ABOUT THIS EXERCISE
An acceptable answer repeats exactly the line with "Gurux.DLMS.Python 1.0.198 (254, 1526)" and each line after it through the end of the entries, and includes nothing else.

PROVIDED DATA
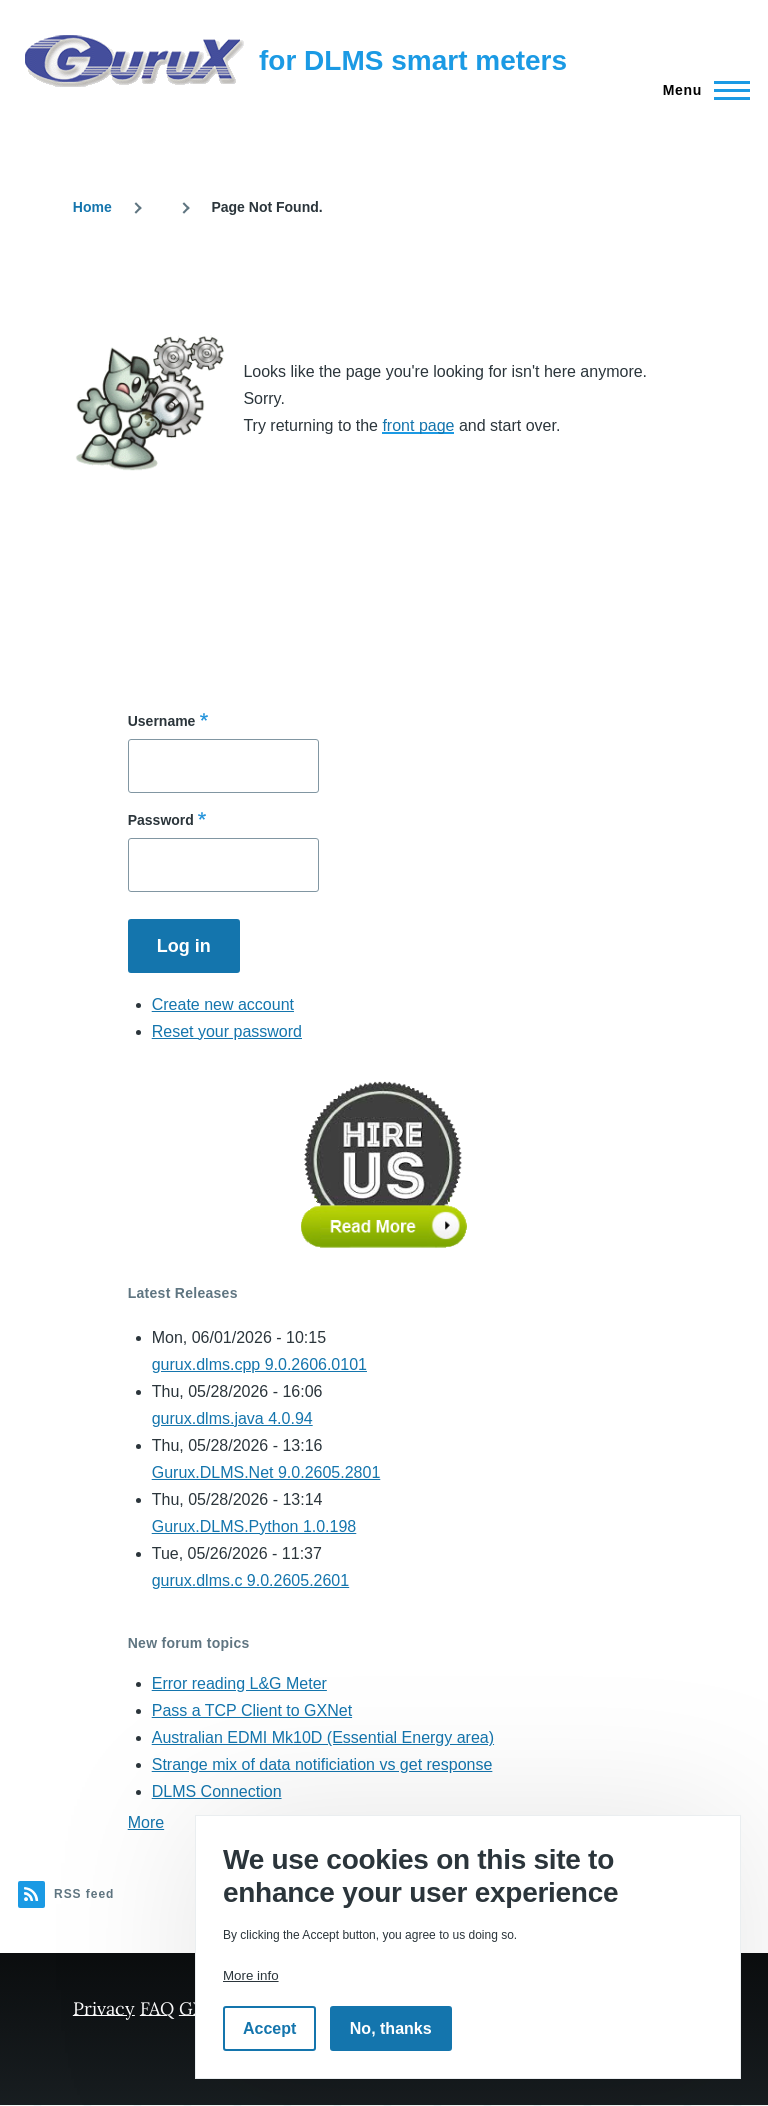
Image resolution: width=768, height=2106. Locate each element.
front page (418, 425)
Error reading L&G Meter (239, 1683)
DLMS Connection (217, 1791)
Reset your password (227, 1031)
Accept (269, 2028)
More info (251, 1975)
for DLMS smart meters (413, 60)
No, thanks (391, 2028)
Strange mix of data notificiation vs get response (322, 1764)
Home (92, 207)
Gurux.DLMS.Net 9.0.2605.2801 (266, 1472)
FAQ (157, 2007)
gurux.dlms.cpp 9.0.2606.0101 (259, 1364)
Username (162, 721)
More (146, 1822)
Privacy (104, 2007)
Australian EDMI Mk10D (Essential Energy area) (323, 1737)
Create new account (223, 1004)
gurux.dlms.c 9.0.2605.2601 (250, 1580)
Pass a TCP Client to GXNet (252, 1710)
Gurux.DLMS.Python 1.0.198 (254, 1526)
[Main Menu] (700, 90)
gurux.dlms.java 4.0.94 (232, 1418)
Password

ANSWER TO THIS EXERCISE
Gurux.DLMS.Python 1.0.198 (254, 1526)
[Main Menu] (700, 90)
gurux.dlms.java 4.0.94 (232, 1418)
Password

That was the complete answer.